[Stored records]
* * * * * * *
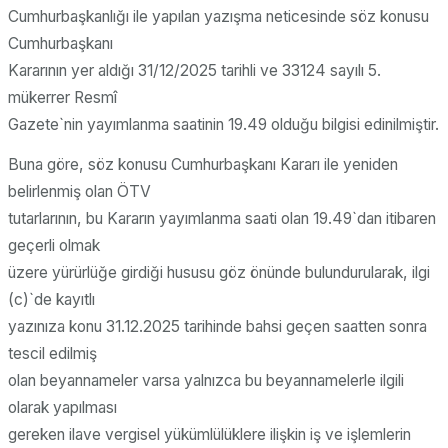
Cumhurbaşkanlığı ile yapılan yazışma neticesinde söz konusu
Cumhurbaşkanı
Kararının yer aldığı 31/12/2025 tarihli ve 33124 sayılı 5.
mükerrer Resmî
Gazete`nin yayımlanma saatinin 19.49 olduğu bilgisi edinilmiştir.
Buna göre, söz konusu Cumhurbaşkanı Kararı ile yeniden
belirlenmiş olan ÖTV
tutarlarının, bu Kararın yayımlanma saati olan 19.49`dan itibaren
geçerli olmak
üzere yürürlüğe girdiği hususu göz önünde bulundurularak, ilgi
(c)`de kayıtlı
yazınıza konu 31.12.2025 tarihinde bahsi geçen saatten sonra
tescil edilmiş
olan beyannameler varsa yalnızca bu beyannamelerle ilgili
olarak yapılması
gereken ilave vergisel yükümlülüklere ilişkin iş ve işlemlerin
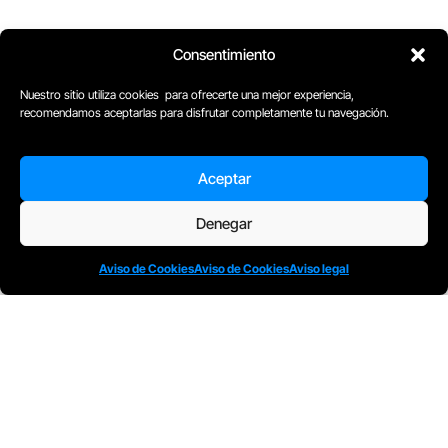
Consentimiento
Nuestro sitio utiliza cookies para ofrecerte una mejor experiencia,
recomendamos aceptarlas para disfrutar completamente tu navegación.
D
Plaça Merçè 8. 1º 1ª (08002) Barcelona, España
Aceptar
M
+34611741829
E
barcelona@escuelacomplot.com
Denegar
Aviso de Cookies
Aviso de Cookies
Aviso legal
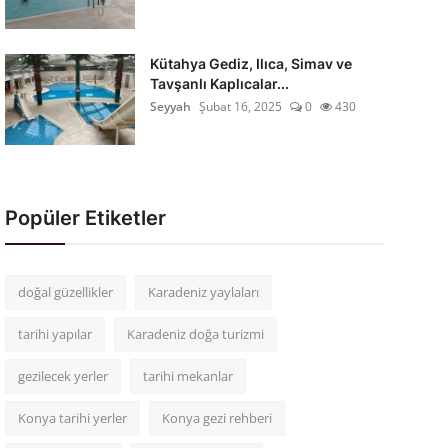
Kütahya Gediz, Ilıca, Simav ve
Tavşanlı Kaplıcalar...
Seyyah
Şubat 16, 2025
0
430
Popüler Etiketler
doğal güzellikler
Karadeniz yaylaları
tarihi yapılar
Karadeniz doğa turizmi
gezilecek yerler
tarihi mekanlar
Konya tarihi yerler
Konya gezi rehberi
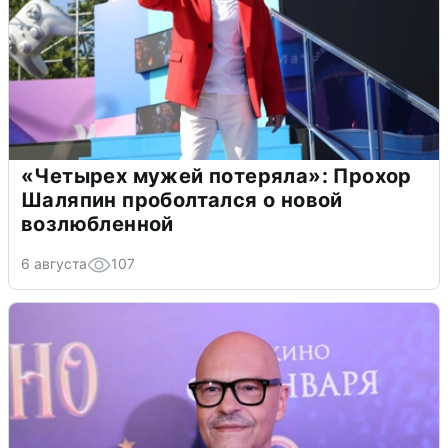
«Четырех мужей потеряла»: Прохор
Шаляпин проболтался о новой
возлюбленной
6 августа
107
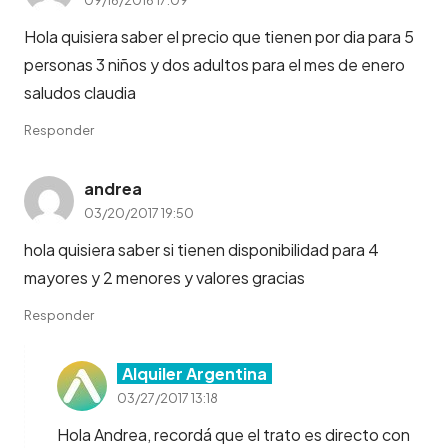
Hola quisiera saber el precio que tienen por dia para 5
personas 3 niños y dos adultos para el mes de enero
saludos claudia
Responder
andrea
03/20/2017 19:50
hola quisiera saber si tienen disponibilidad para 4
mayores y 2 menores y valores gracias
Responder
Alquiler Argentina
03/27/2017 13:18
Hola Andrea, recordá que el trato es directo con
* * * * * * *
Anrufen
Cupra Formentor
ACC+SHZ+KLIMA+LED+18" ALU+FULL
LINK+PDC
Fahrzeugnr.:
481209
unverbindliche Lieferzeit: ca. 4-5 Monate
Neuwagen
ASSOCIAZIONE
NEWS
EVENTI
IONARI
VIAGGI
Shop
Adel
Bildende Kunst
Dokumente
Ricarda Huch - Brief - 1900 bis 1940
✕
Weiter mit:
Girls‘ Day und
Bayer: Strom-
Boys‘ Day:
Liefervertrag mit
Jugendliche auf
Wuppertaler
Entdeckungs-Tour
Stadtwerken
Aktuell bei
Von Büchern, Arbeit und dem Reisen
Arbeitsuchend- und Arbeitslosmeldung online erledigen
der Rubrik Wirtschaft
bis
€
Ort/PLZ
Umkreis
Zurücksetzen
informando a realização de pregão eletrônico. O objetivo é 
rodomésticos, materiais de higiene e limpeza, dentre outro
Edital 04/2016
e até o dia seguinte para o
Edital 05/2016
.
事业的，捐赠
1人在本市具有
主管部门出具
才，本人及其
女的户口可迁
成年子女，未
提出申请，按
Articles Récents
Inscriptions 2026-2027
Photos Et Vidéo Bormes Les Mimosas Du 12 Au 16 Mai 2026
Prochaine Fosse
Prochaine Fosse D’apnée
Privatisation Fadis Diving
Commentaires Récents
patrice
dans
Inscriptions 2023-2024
* * * * * * *
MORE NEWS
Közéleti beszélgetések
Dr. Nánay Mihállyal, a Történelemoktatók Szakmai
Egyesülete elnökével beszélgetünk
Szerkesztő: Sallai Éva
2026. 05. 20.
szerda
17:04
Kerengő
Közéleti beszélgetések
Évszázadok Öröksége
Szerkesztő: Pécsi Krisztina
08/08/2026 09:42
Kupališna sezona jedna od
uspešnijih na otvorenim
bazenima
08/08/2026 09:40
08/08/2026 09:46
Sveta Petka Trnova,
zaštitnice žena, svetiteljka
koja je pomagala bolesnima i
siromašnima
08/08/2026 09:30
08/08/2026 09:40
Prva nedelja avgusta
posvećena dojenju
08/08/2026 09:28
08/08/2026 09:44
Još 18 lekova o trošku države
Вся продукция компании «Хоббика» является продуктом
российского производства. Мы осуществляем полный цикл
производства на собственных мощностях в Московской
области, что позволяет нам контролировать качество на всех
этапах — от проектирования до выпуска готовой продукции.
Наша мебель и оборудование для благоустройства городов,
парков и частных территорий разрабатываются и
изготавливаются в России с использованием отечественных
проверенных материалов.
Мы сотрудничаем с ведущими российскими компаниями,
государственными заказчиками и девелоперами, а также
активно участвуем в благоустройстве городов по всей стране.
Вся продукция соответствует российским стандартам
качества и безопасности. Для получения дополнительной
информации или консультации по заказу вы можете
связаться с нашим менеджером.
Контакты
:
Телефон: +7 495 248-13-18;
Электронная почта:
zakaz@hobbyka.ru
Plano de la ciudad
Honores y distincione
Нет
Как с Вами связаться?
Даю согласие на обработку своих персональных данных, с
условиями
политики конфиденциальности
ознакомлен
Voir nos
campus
* * * * * * *
What is expected>
Extract from the records above the lines from the one containing "Zurücksetzen" to the one containing "Inscriptions 2023-2024", both lines included, exactly as they appear and with nothing else.

Task response>
Zurücksetzen
informando a realização de pregão eletrônico. O objetivo é 
rodomésticos, materiais de higiene e limpeza, dentre outro
Edital 04/2016
e até o dia seguinte para o
Edital 05/2016
.
事业的，捐赠
1人在本市具有
主管部门出具
才，本人及其
女的户口可迁
成年子女，未
提出申请，按
Articles Récents
Inscriptions 2026-2027
Photos Et Vidéo Bormes Les Mimosas Du 12 Au 16 Mai 2026
Prochaine Fosse
Prochaine Fosse D’apnée
Privatisation Fadis Diving
Commentaires Récents
patrice
dans
Inscriptions 2023-2024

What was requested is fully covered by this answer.